472人が本棚に入れています
本棚に追加
____名前はねぇ……んと……んと……”小雪” にする!
____雪みたいに真っ白できれいだから!
そう言って、お姉ちゃんが付けてくれた私の名前。
小雪、小雪と呼ばれるたびに嬉しくて、呼ばれた分だけ返事をすると、お姉ちゃんも嬉しいみたいでしつこいくらいに私を呼ぶの。
____小雪!
うなっ!____
____小雪?
うなな?____
____小雪ちゃん
うななん____
そうして始まった初めての家暮らし。
雨が降っても身体は濡れず、風が吹いても飛ばされない。
車もいないし悪童共ももちろんいない。
家族は優しく、家の中ならどこに行っても怒られないし、決まった時間に出されるゴハンに、たまにくれる美味しいオヤツも楽しみだった。
楽しみと言えばもうひとつ。
夜寝る前にお姉ちゃんが必ず私を遊びに誘うの。
カサカサと音がする猫じゃらし、鈴が入った小さなボールにアルミホイルを丸めた物も他にもたくさん。

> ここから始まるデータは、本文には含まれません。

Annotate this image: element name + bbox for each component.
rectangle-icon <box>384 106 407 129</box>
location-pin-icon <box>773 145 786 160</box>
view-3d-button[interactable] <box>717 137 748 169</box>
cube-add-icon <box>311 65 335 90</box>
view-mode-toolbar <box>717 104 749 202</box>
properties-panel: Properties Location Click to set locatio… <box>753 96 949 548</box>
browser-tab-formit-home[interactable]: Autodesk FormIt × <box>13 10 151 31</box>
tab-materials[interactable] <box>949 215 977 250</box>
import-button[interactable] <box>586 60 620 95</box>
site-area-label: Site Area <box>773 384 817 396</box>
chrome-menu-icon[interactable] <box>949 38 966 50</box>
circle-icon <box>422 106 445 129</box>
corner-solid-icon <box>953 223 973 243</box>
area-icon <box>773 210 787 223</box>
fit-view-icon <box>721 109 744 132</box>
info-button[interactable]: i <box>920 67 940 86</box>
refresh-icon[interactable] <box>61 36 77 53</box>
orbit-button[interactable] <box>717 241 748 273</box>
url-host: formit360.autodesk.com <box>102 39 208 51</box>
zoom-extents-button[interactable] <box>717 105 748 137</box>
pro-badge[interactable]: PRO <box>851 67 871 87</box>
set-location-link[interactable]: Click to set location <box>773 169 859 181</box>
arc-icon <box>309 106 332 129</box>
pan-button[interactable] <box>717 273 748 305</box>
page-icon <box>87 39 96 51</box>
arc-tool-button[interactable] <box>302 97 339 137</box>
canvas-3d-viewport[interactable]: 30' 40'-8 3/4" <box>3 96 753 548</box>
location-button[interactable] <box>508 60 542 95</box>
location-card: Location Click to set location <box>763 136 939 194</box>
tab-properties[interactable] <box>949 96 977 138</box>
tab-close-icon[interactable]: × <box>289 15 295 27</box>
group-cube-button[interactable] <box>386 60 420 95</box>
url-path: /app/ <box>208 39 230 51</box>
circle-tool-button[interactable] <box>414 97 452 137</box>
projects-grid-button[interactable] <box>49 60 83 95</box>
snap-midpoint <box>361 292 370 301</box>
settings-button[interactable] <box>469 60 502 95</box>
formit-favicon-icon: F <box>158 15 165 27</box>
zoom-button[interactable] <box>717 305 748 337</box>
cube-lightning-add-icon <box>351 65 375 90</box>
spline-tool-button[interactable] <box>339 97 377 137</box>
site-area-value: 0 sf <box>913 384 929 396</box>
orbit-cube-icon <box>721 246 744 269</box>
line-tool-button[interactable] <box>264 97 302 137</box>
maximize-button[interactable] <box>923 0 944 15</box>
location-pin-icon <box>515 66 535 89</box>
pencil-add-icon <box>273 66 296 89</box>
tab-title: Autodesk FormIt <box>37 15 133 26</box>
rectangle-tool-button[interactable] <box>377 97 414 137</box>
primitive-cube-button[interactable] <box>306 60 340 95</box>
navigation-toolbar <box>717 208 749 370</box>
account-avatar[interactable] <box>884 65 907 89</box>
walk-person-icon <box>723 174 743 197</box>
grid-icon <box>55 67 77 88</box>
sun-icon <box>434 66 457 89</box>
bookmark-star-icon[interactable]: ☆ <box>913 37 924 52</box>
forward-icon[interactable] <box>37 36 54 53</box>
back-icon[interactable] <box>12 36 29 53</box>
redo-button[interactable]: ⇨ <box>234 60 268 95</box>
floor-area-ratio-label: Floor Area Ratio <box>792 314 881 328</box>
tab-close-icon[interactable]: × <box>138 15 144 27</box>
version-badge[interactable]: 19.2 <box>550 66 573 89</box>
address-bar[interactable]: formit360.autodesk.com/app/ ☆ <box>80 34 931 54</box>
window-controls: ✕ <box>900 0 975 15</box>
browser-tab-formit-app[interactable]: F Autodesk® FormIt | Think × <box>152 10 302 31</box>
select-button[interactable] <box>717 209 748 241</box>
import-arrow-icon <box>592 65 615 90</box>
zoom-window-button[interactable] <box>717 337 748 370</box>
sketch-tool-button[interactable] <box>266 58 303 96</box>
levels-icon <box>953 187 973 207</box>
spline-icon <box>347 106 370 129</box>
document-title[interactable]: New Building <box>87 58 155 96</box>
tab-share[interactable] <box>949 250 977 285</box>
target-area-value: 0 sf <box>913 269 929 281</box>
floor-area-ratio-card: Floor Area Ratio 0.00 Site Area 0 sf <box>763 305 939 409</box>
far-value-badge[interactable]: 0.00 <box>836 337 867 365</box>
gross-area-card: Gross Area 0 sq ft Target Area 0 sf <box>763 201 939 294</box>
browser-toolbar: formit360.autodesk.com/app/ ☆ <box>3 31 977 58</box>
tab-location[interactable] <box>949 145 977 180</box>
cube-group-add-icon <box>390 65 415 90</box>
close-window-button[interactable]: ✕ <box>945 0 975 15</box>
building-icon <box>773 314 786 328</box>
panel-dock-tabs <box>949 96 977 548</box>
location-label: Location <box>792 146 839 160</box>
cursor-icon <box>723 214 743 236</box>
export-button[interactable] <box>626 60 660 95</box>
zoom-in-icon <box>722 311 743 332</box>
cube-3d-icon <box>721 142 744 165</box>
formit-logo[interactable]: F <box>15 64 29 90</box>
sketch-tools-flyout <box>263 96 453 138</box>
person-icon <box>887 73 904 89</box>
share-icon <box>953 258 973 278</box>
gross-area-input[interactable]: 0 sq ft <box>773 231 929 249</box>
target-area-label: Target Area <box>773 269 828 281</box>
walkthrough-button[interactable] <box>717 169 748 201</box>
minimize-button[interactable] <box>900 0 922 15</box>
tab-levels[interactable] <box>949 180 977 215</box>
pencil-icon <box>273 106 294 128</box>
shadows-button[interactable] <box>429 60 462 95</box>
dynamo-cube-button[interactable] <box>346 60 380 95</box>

そういうオモチャでたっぷり遊んで、はしゃいで笑い転げた後は、お姉ちゃんと一緒の布団で眠りについた。
____小雪はあったかいなぁ、
____それにすっごくフワッフワ!
言いながら、私を撫ぜるお姉ちゃんもホカホカだった。
お姉ちゃんは頭にしか毛がないけれど、肌がツルツルしてるから、頬を寄せると気持ちが良くてすぐに喉が鳴ってしまう。
…………本当に楽しい毎日だった。
あの日、お姉ちゃんが助けてくれて、私達は家族になった。
仔猫の頃から長い年月ずっと一緒で、20年の命が終わるその瞬間まで私の傍にいてくれたよね。
お姉ちゃんはたくさん泣いて、私の名前を悲痛な声で叫んでたっけ。
私はあの時、……死んじゃってごめんね、悲しませてごめんねと、心の中で何度も何度もあやまった。
それと同時、先に逝くけど向こうでずっと待ってるからね、とも思ってた。
離れ離れは淋しいけれど、お姉ちゃんは私の分までいっぱい生きて、大往生で命が終わったその後に、笑って迎えに来てくれるのだと心の底から信じてた。
だから私は虹の国に着いた時、生まれ変わりを断って何年も何十年も待っていたのだ。
それなのに……お姉ちゃんは私の事を忘れてしまった。
”雪みたいに真っ白だから” と、私にくれた名前でさえもハムの子のもの。
何十年も待って待って、待ちくたびれた大好きなお姉ちゃん。
彼女の中に ”猫の小雪” はどこにもいない。
最初のコメントを投稿しよう!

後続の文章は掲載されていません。